Omaha Roller Derby
- Metro area: Omaha, Nebraska
- Country: United States
- Founded: 2006
- Teams: All Stars (A team), AAA (B team), OJRD Cadets (Juniors)
- Track type: Flat
- Venue: Ralston Arena
- Affiliations: WFTDA, JRDA
- Website: omaharollerderby.com

= Omaha Roller Derby =

Roller derby league

Omaha Roller Derby is a flat-track roller derby sports-league based in Omaha, Nebraska. Founded in 2006 as Omaha Rollergirls, the league is a member of the Women's Flat Track Derby Association (WFTDA).

==History and structure==
Omaha Rollergirls was founded in January 2006 by Erica Tremblay with fourteen initial members, which had reached 30 by the following year. Initially holding home events at SkateDaze in Omaha, the league gained WFTDA membership in 2008. In 2011, The Omaha Rollergirls began leasing their own dedicated practice space called "The Bunker".

The league currently consists of two teams, the Omaha All-Stars and the B team, "AAA" ("Attendance, Attitude, and Ability"). The league at one time featured two home teams, which played each other locally, called Victoria's Secret Service and the Low Down Lucys. They have also run a junior roller derby league, Omaha Junior Roller Derby, since 2011. OJRD consists of two teams: Cadets and Commanders. The Cadets are JRDA level 1 and 2 skaters.
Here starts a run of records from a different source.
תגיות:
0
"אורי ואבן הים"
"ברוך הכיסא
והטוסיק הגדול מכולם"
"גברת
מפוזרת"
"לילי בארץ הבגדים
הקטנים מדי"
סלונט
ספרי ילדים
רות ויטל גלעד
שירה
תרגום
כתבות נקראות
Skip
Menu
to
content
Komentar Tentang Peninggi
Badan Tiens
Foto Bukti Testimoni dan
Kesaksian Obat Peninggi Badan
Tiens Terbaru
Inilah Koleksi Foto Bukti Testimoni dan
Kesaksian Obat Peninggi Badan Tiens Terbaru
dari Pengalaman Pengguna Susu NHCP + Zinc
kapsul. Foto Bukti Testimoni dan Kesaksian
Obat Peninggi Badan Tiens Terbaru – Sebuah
In 2019, to better represent the diversity of their members, the league changed from Omaha Rollergirls to Omaha Roller Derby.

==WFTDA competition==

In 2010, Omaha qualified for the WFTDA North Central Regional Tournament for the first time, placing ninth in the tournament with a 169–122 victory over Arch Rival Roller Girls. In 2011, they were moved to the South Central Region, and qualified for the WFTDA South Central Regional Tournament at their first attempt, although they lost all their bouts to finish in tenth place. In 2012, Omaha was the eighth seed at the regional playoff, and finished in seventh place with a 132–118 victory over the Tallahassee RollerGirls.
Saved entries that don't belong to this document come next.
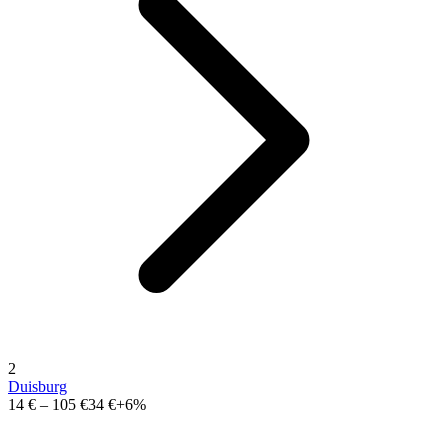
2
Duisburg
14 €
–
105 €
34 €
+6%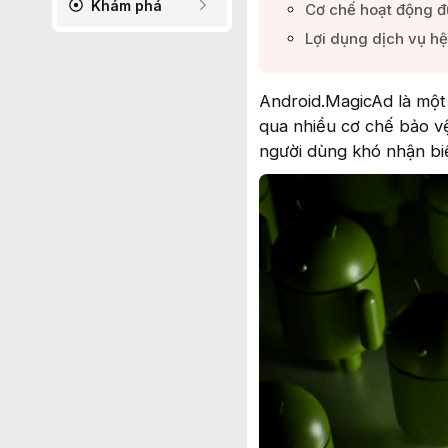
Khám phá
Cơ chế hoạt động đ
Lợi dụng dịch vụ hệ
Android.MagicAd là một 
qua nhiều cơ chế bảo v
người dùng khó nhận biế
In 2013, the WFTDA restructured its playoffs and Omaha qualified for the Division 2 Playoff in Des Moines, Iowa as the seventh seed, finishing in eighth place following a 212–189 loss to Duke City Roller Derby. Omaha returned to Division 2 Playoffs in 2014 in Duluth, Minnesota as the seventh seed, but finished in ninth place, winning their final game 184–138 over Tucson Roller Derby. Omaha missed Playoffs in 2015, but served as the host league for a Division 1 Playoff at the Ralston Arena in October of the year. Omaha Rollergirls did not qualify for the post-season in 2018, but served as the host league for the inaugural North America West Continental Cup in late August.
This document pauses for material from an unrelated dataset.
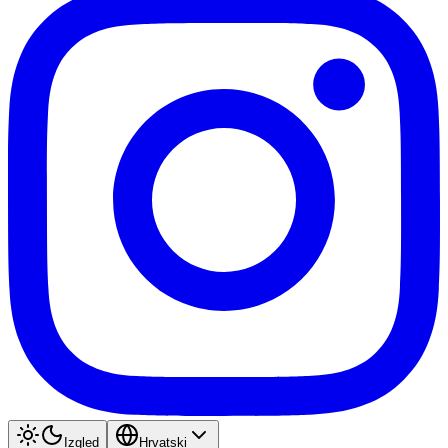
Izgled
Hrvatski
| Season | Final ranking | Playoffs | Championship |
|---|---|---|---|
| 2009 | 15 NC | DNQ | DNQ |
| 2010 | 10 NC | 9 NC | DNQ |
| 2011 | 10 SC | 10 SC | DNQ |
| 2012 | 8 SC | 7 SC | DNQ |
| 2013 | 65 WFTDA | 8 D2 | DNQ |
| 2014 | 66 WFTDA | 9 D2 | DNQ |
| 2015 | 84 WFTDA | DNQ | DNQ |
| 2016 | 74 WFTDA | DNQ | DNQ |
| 2017 | 96 WFTDA | DNQ | DNQ |
| 2018 | 146 WFTDA | DNQ | DNQ |

==In the community==
The Omaha Rollergirls appear at community events and raise funds for charity, including appearances at the "Polar Plunge" to raise money for the Special Olympics, Color-Run, putting on Poker Run's for area charities, Beer Olympics, playing at Septemberfest, Heartland Pride Festival, Community Day Sale, Relay for Life and other events and causes.

Omaha Rollergirls was the "Featured League" on the WFTDA website in March 2013, and was voted one of Omaha Magazine's "Best Sports Team" in 2015 and 2016.